2 августа 15 г.

Серо и холодно. Проснулся рано, отправил корректуру "Суходола". Во втором часу газеты. Дикое известие: Куровский застрелился. Не вяжется, не верю. Что-то ужасное – и, не знаю, как сказать: циническое, что ли. Как я любил его! Не верю – вот главное чувство. Впрочем, не умею выразить своих чувств.


3 августа.

«…» Все же я равнодушен к смерти Куровского. Хотя за всеми мыслями все время мысль о нем. И умственно ужасаюсь и теряюсь. Что с семьей? Выстрелил в себя и, падая, верно, зацепился шпорой за шпору.

Вечером были в Скородном. Заходил в караулку. Окна совсем на земле. 5 шагов в длину, 5 в ширину. Как ночевать тут! Даже подумать жутко. Возвращались – туманно, холодно. Два огня на Прилепах, как в море.

Неужели это тот мертв, кто играл в Мюррене? С кем столько я пережил? О, как дико!

Веры все еще нет, уехала через Вырыпаевку в Москву еще 10-го июля.

Долго не мог заснуть от мыслей о Куровском.


4 августа.

С утра дождь и холод. Страшная жизнь караульщика сада и его детей в шалаше, с кобелем. Варит чугун грибов. «…»

Послал телеграмму Нилусу, спрашивал о Куровском.


6.VIII.

Приехала Вера. Привезла "Одесские новости". Там о Куровском. Весь день думал о нем.


7.VIII.

Тихий, теплый день. Пытаюсь сесть за писание. Сердце и голова тихи, пусты, безжизненны. Порою полное отчаяние.

Неужели конец мне как писателю? Только о Цейлоне хочется написать.

8 ч. 20 м. Ужинал, вошел в свою комнату – прямо напротив окно, над купой дальних лип – очень темно-зеленой – на темной, мутной, без цвета синеве (лиловатой) почти оранжевый месяц.


21 августа.

Две недели не записывал. Время так летит, что ужас берет. 14 – 19 писал рассказ "Господин из Сан-Франциско". Плакал, пиша конец. Но вообще душа тупа. И не нравится. Не чувствую поэзии деревни, редко только. Вижу многое хорошо, но нет забвенности, все думы от уходящей жизни.

Годные гуляют, три-четыре мальчишки.
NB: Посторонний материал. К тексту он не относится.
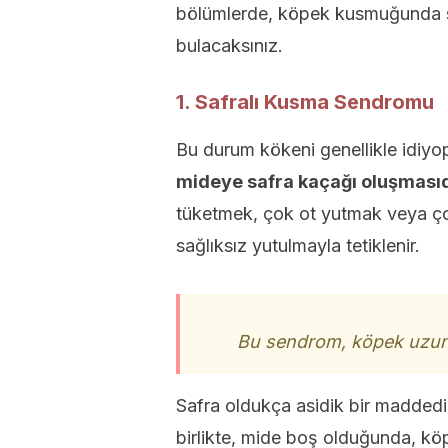
bölümlerde, köpek kusmuğunda sa
bulacaksınız.
1. Safralı Kusma Sendromu
Bu durum kökeni genellikle idiyo
mideye safra kaçağı oluşmasıd
tüketmek, çok ot yutmak veya çok
sağlıksız yutulmayla tetiklenir.
Bu sendrom, köpek uzun 
Safra oldukça asidik bir madded
birlikte, mide boş olduğunda, köp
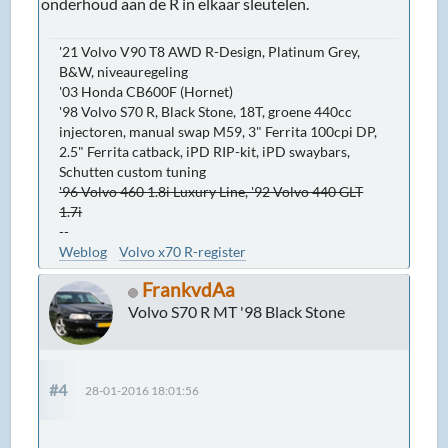
onderhoud aan de R in elkaar sleutelen.
'21 Volvo V90 T8 AWD R-Design, Platinum Grey,
B&W, niveauregeling
'03 Honda CB600F (Hornet)
'98 Volvo S70 R, Black Stone, 18T, groene 440cc
injectoren, manual swap M59, 3" Ferrita 100cpi DP,
2.5" Ferrita catback, iPD RIP-kit, iPD swaybars,
Schutten custom tuning
'96 Volvo 460 1.8i Luxury Line, '92 Volvo 440 GLT
1.7i
--
Weblog
Volvo x70 R-register
FrankvdAa
Volvo S70 R MT '98 Black Stone
#4
28-01-2016 18:01:56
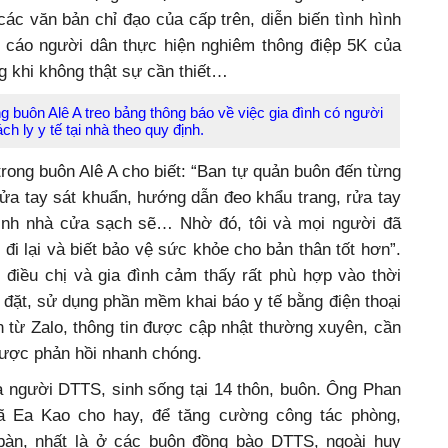
 các văn bản chỉ đạo của cấp trên, diễn biến tình hình
n cáo người dân thực hiện nghiêm thông điệp 5K của
g khi không thật sự cần thiết…
buôn Alê A treo bảng thông báo về việc gia đình có người
ch ly y tế tại nhà theo quy định.
trong buôn Alê A cho biết: “Ban tự quản buôn đến từng
rửa tay sát khuẩn, hướng dẫn đeo khẩu trang, rửa tay
inh nhà cửa sạch sẽ… Nhờ đó, tôi và mọi người đã
 đi lại và biết bảo vệ sức khỏe cho bản thân tốt hơn”.
 điều chị và gia đình cảm thấy rất phù hợp vào thời
đặt, sử dụng phần mềm khai báo y tế bằng điện thoại
in từ Zalo, thông tin được cập nhật thường xuyên, cần
 được phản hồi nhanh chóng.
 người DTTS, sinh sống tại 14 thôn, buôn. Ông Phan
 Ea Kao cho hay, để tăng cường công tác phòng,
bàn, nhất là ở các buôn đồng bào DTTS, ngoài huy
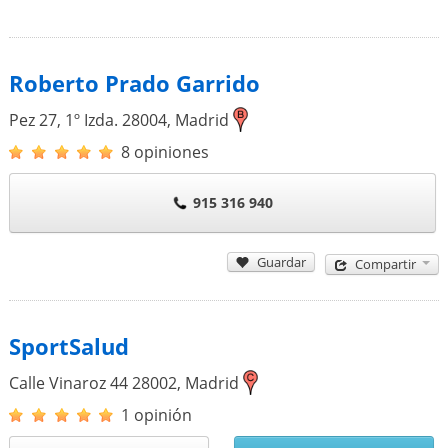
Roberto Prado Garrido
Pez 27, 1º Izda.
28004
,
Madrid
8 opiniones
915 316 940
Guardar
Compartir
SportSalud
Calle Vinaroz 44
28002
,
Madrid
1 opinión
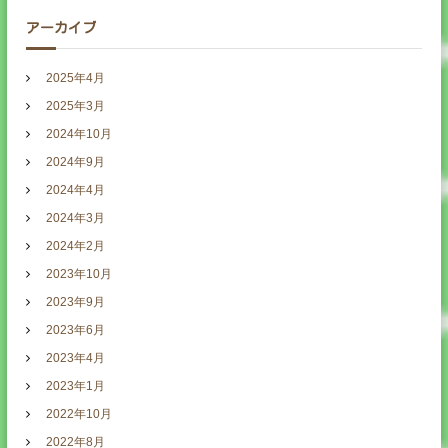
アーカイブ
2025年4月
2025年3月
2024年10月
2024年9月
2024年4月
2024年3月
2024年2月
2023年10月
2023年9月
2023年6月
2023年4月
2023年1月
2022年10月
2022年8月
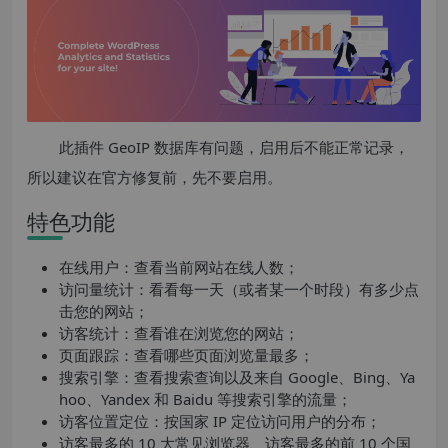
此插件 GeoIP 数据库有问题，启用后不能正常记录，
所以建议在官方修复前，先不要启用。
特色功能
在线用户：查看当前网站在线人数；
访问量统计：看看每一天（或者某一个时段）有多少点
击您的网站；
访客统计：查看谁在浏览您的网站；
页面跟踪：查看哪些页面浏览量最多；
搜索引擎：查看搜索查询以及来自 Google、Bing、Ya
hoo、Yandex 和 Baidu 等搜索引擎的流量；
访客位置定位：按国家 IP 定位访问用户的分布；
访客最多的 10 大常见浏览器、访客最多的前 10 个国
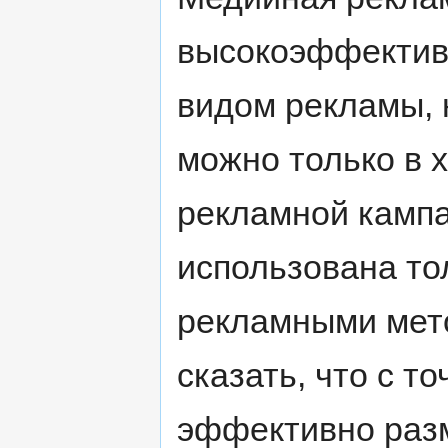
высокоэффектив
видом рекламы, 
можно только в 
рекламной кампа
использована то
рекламными мет
сказать, что с т
эффективно раз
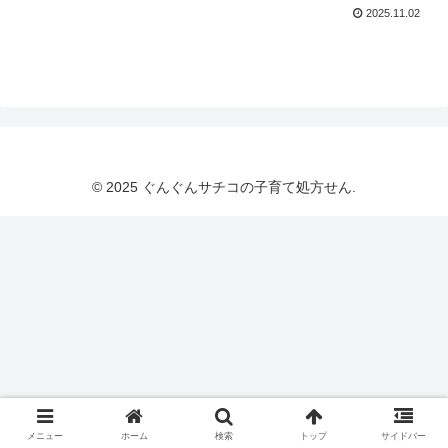
2025.11.02
© 2025 ぐんぐんサチコの子育て処方せん.
メニュー
ホーム
検索
トップ
サイドバー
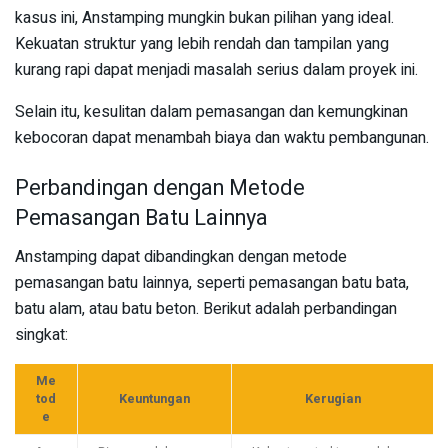
kasus ini, Anstamping mungkin bukan pilihan yang ideal.
Kekuatan struktur yang lebih rendah dan tampilan yang
kurang rapi dapat menjadi masalah serius dalam proyek ini.
Selain itu, kesulitan dalam pemasangan dan kemungkinan
kebocoran dapat menambah biaya dan waktu pembangunan.
Perbandingan dengan Metode
Pemasangan Batu Lainnya
Anstamping dapat dibandingkan dengan metode
pemasangan batu lainnya, seperti pemasangan batu bata,
batu alam, atau batu beton. Berikut adalah perbandingan
singkat:
Me
tod
Keuntungan
Kerugian
e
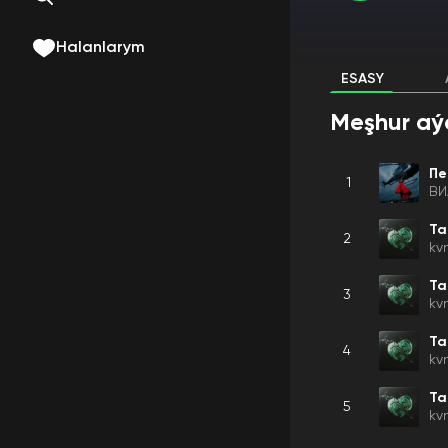
Halanlarym
ESASY
Meşhur aý
Пе
1
ВИ
Та
2
kv
Та
3
kv
Та
4
kv
Та
5
kv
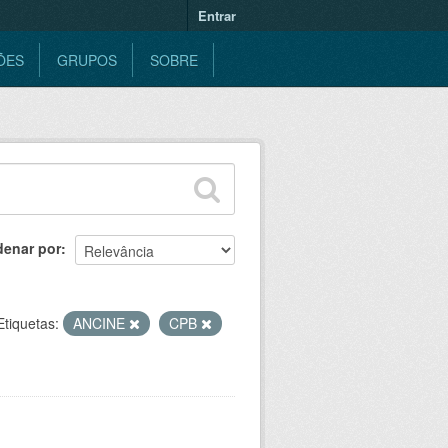
Entrar
ÕES
GRUPOS
SOBRE
denar por
Etiquetas:
ANCINE
CPB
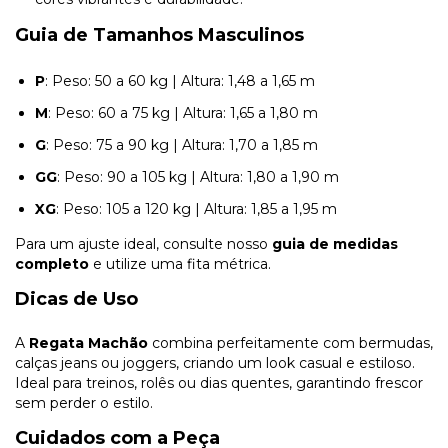
Guia de Tamanhos Masculinos
P
: Peso: 50 a 60 kg | Altura: 1,48 a 1,65 m
M
: Peso: 60 a 75 kg | Altura: 1,65 a 1,80 m
G
: Peso: 75 a 90 kg | Altura: 1,70 a 1,85 m
GG
: Peso: 90 a 105 kg | Altura: 1,80 a 1,90 m
XG
: Peso: 105 a 120 kg | Altura: 1,85 a 1,95 m
Para um ajuste ideal, consulte nosso
guia de medidas
completo
e utilize uma fita métrica.
Dicas de Uso
A
Regata Machão
combina perfeitamente com bermudas,
calças jeans ou joggers, criando um look casual e estiloso.
Ideal para treinos, rolês ou dias quentes, garantindo frescor
sem perder o estilo.
Cuidados com a Peça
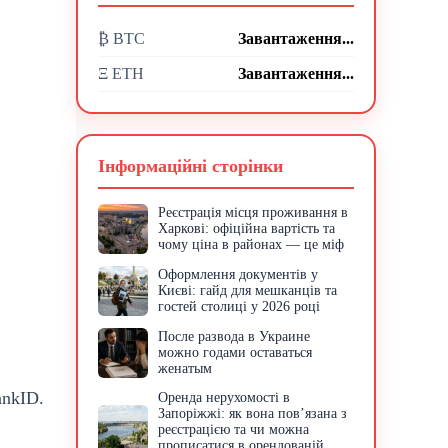
₿ BTC
Завантаження...
Ξ ETH
Завантаження...
Інформаційні сторінки
Реєстрація місця проживання в
Харкові: офіційна вартість та
чому ціна в районах — це міф
Оформлення документів у
Києві: гайд для мешканців та
гостей столиці у 2026 році
После развода в Украине
можно годами оставаться
женатым
ankID.
Оренда нерухомості в
Запоріжжі: як вона пов’язана з
реєстрацією та чи можна
прописатися в орендованій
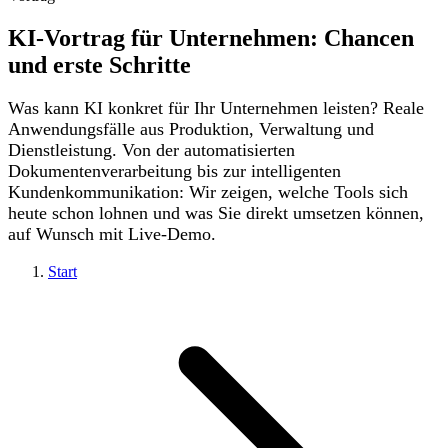
KI-Vortrag für Unternehmen: Chancen
und erste Schritte
Was kann KI konkret für Ihr Unternehmen leisten? Reale
Anwendungsfälle aus Produktion, Verwaltung und
Dienstleistung. Von der automatisierten
Dokumentenverarbeitung bis zur intelligenten
Kundenkommunikation: Wir zeigen, welche Tools sich
heute schon lohnen und was Sie direkt umsetzen können,
auf Wunsch mit Live-Demo.
Start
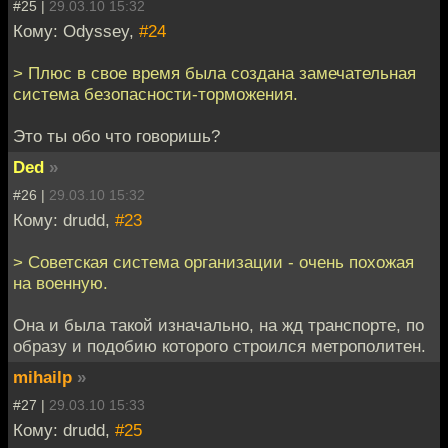
#25 |
29.03.10 15:32
Кому: Odyssey,
#24
> Плюс в свое время была создана замечательная
система безопасности-торможения.
Это ты обо что говоришь?
Ded
»
#26 |
29.03.10 15:32
Кому: drudd,
#23
> Советская система организации - очень похожая
на военную.
Она и была такой изначально, на жд транспорте, по
образу и подобию которого строился метрополитен.
mihailp
»
#27 |
29.03.10 15:33
Кому: drudd,
#25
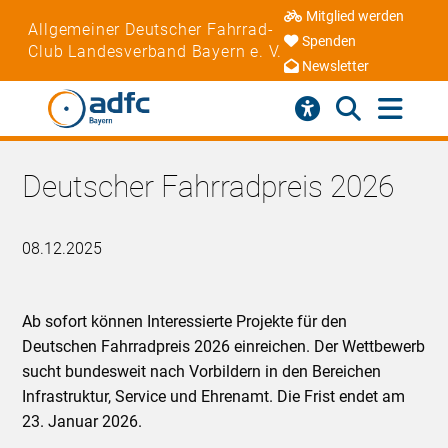
Mitglied werden
Allgemeiner Deutscher Fahrrad-
Spenden
Club Landesverband Bayern e. V.
Newsletter
Deutscher Fahrradpreis 2026
08.12.2025
Ab sofort können Interessierte Projekte für den
Deutschen Fahrradpreis 2026 einreichen. Der Wettbewerb
sucht bundesweit nach Vorbildern in den Bereichen
Infrastruktur, Service und Ehrenamt. Die Frist endet am
23. Januar 2026.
Несчастные – идут на смерть, и всего удовольствия – порычать на гармонии.

В Москве, в Птб. – собственно говоря, "учредительное собрание".

Все глотовские солдаты – в плену.

«…» Вчера снимали Тихона Ильича. "Вот и Николаю Алексеевичу может идти в солдаты… Да ему что ж, хоть и убьют, у него детей нету". К смерти вообще совершенно тупое отношение. А ведь кто не ценит жизни – животное, грош тому цена. «…»

1916

23.II.16.

Милый, тихий, рассеянно-задумчивый взгляд Веры, устремленный куда-то вперед. Даже что-то детское – так сидят счастливые дети, когда их везут. Ровная очаровательная матовость лица, цвет глаз, какой бывает только в этих снежных полях.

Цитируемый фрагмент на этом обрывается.